Special Teams: The kicker position is now a question mark for the Broncos after the graduation of Dan Goodale, who was 16 of 21 on field goals last season. His likely replacement will be junior Tyler Rausa, who saw action in just one extra point last season. Punter Sean Wale is back for his junior campaign, and could be one of the better at his position in the conference.
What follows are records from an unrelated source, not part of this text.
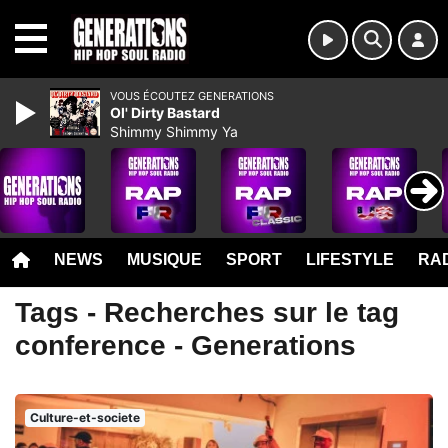
MENU
VOUS ÉCOUTEZ GENERATIONS
Ol' Dirty Bastard
Shimmy Shimmy Ya
NEWS
MUSIQUE
SPORT
LIFESTYLE
RAD
Tags - Recherches sur le tag
conference - Generations
Culture-et-societe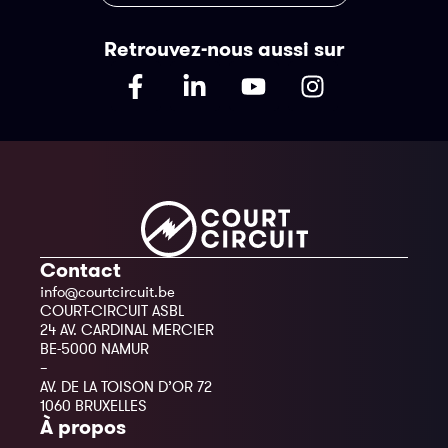
Retrouvez-nous aussi sur
Contact
info@courtcircuit.be
COURT-CIRCUIT ASBL
24 AV. CARDINAL MERCIER
BE-5000 NAMUR
–
AV. DE LA TOISON D’OR 72
1060 BRUXELLES
À propos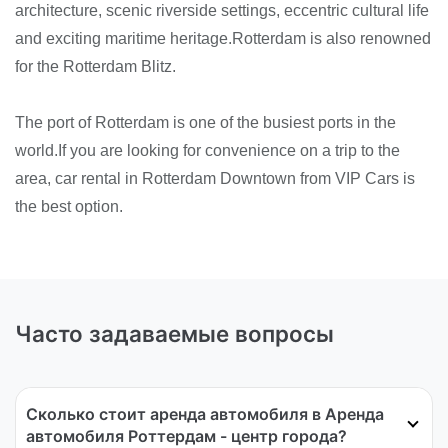
architecture, scenic riverside settings, eccentric cultural life
and exciting maritime heritage.Rotterdam is also renowned
for the Rotterdam Blitz.
The port of Rotterdam is one of the busiest ports in the
world.If you are looking for convenience on a trip to the
area, car rental in Rotterdam Downtown from VIP Cars is
the best option.
Часто задаваемые вопросы
Сколько стоит аренда автомобиля в Аренда
автомобиля Роттердам - центр города?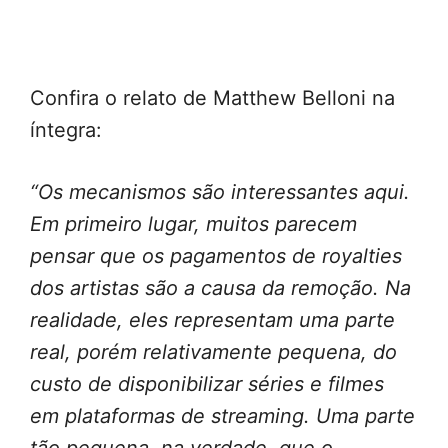
Confira o relato de Matthew Belloni na
íntegra:
“Os mecanismos são interessantes aqui.
Em primeiro lugar, muitos parecem
pensar que os pagamentos de royalties
dos artistas são a causa da remoção. Na
realidade, eles representam uma parte
real, porém relativamente pequena, do
custo de disponibilizar séries e filmes
em plataformas de streaming. Uma parte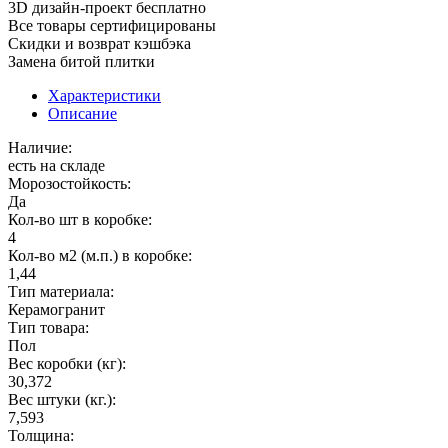
3D дизайн-проект бесплатно
Все товары сертифицированы
Скидки и возврат кэшбэка
Замена битой плитки
Характеристики
Описание
Наличие:
есть на складе
Морозостойкость:
Да
Кол-во шт в коробке:
4
Кол-во м2 (м.п.) в коробке:
1,44
Тип материала:
Керамогранит
Тип товара:
Пол
Вес коробки (кг):
30,372
Вес штуки (кг.):
7,593
Толщина: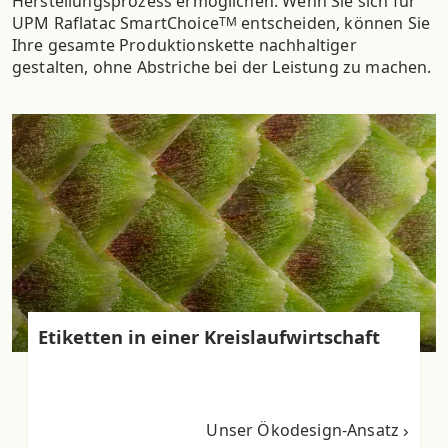
Herstellungsprozess ermöglichen. Wenn Sie sich für
UPM Raflatac SmartChoice
entscheiden, können Sie
TM
Ihre gesamte Produktionskette nachhaltiger
gestalten, ohne Abstriche bei der Leistung zu machen.
Etiketten in einer Kreislaufwirtschaft
Unser Ökodesign-Ansatz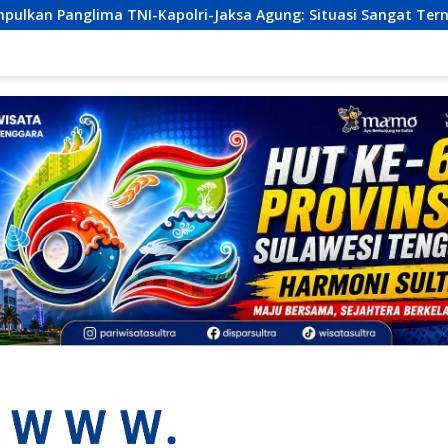
Jaksa Agung: Situasi Sangat Terndali
Ekonomi Sultra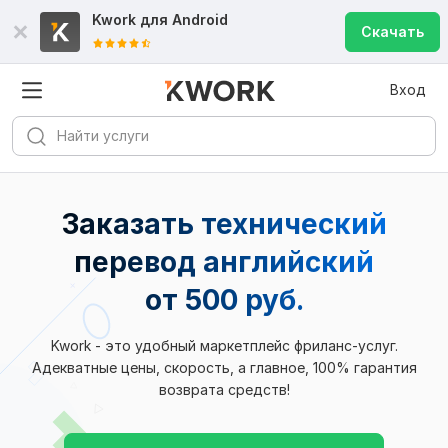
Kwork для
Android
Скачать
Вход
Заказать технический
перевод английский
от 500 руб.
Kwork - это удобный маркетплейс фриланс-услуг.
Адекватные цены, скорость, а главное, 100% гарантия
возврата средств!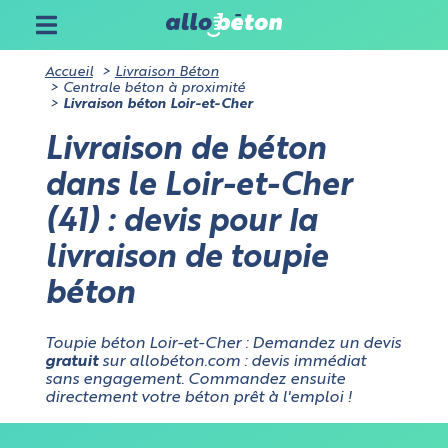
Accueil
Livraison Béton
Centrale béton à proximité
Livraison béton Loir-et-Cher
Livraison de béton
dans le Loir-et-Cher
(41) : devis pour la
livraison de toupie
béton
Toupie béton Loir-et-Cher : Demandez un devis
gratuit
sur allobéton.com : devis immédiat
sans engagement. Commandez ensuite
directement votre béton prêt à l'emploi !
Few teams lose their stud quarterback and wonderful running back and are expected to be perhaps even better (and they won 12 games a year ago). But, why not pick Boise to roll through the Mountain West once more? Ignoring an uncharacteristic 2013 when they went 8-5, Boise has gone 47-6 in the last four years, and no team in the Mountain West has anywhere near the type of talent this team has on their roster. While there will be some growing pains at quarterback and the offense might not be as dominant as last year, the defense is wonderful and has an abundance of stars, including Correa, Vallejo and Thompson. Outside of the season opener against an interesting Washington team, and a now healthy BYU squad a week later, Boise State's schedule is really devoid of any team that can hang with them. While Utah State could give them some competition, he Mountain Division inside the MWC is theirs to lose. Once more, Boise State should be able to showcase their signature postseason magic in another big bowl, likely representing the Group of Six or non-Power Five schools in one of the New Year's Six bowls.